AUTHER: California is allotted 4.4 million acre-feet of water from the Colorado River but has been using as much as 5.2 million a year, using other states' surplus. [An acre-foot of water, 43,560 cubic feet, is the amount that would cover one acre to a depth of one foot].

Well, those other states are growing and they can't spare the water any longer. California officials have known that they were going to have to find a way to be more self-reliant, that they were going to have to stop taking water that wasn't legally theirs.

Q: Are there similar arrangements -- states buying water from other entities -- in other parts of the country?

AUTHER: There are, but none of this size -- they're talking about buying 47 billion gallons of water a year. Cadiz Inc. is a financially struggling company that owns land the size of Rhode Island in the Mojave Desert over a huge aquifer. And its stock has taken off since this deal was announced.

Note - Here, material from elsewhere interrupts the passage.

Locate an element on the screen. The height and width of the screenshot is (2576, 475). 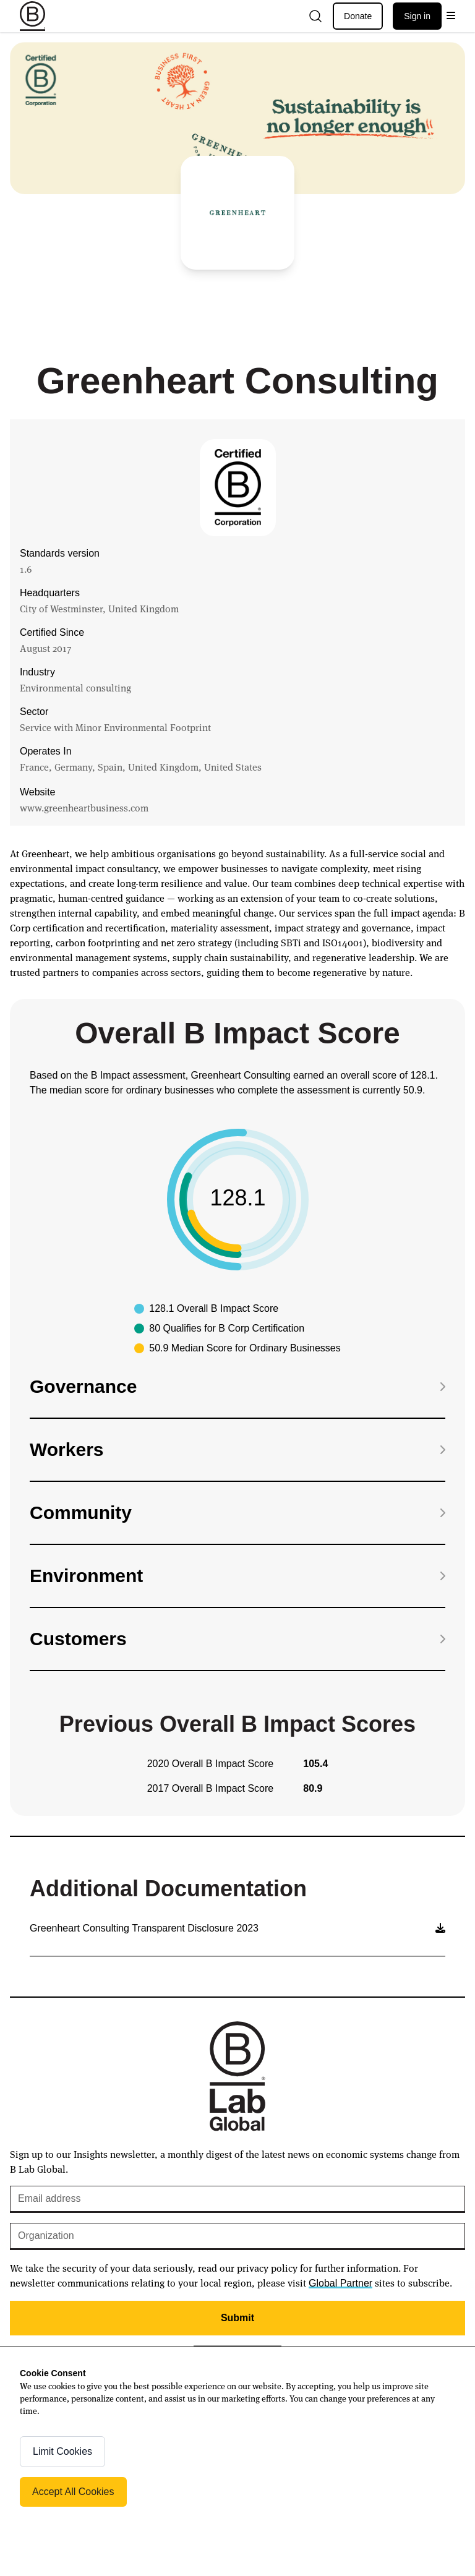
Limit Cookies is located at coordinates (62, 2451).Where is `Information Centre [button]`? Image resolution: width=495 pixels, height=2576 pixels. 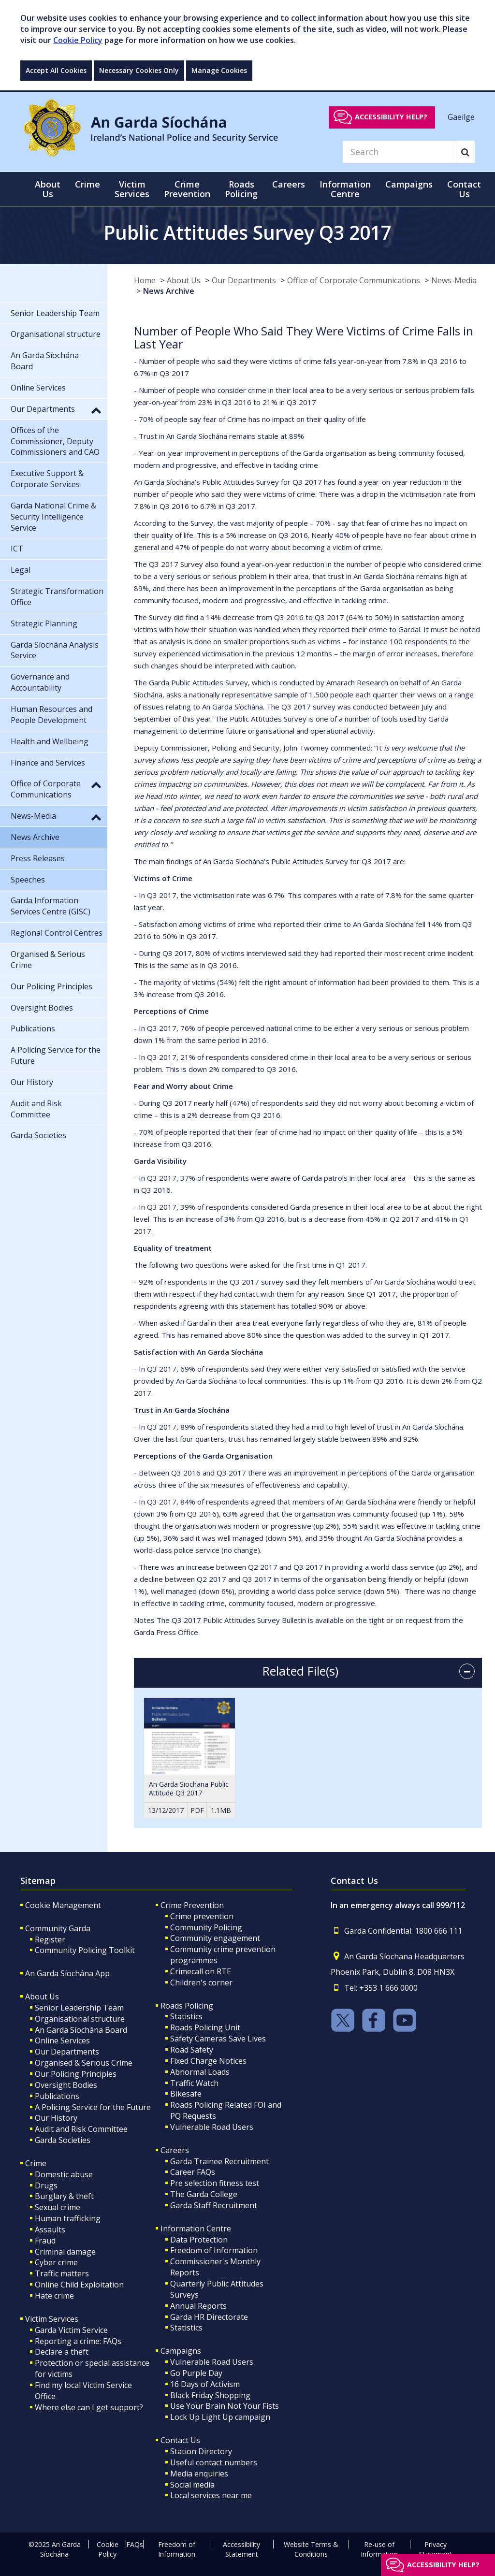
Information Centre [button] is located at coordinates (345, 189).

Q: Are there alternatives?

AUTHER: They're talking about relining canals to prevent water leaking out, conservation programs, reclamation, treating brackish water -- but this one is the one that has caught all the ink.

Q: Are there opponents?

AUTHER: Environmentalists have a concern that this (aquifer) plan would jeopardize the desert's fragile ecosystem. They argue that while this plan calls for monitors to ensure that the water table in the desert doesn't fall too low, there are no provisions for what will be done if the monitors signal a problem.

Q: What's the outlook? Have the problems California's had with the deregulation of its electric utilities had any effect on this proposal?

AUTHER: It's definitely become a tougher sell for California rate payers. They're saying that they heard the same thing -- that privatizing a utility will solve problems -- in 1996 (when California's State Assembly voted to deregulate the electricity industry).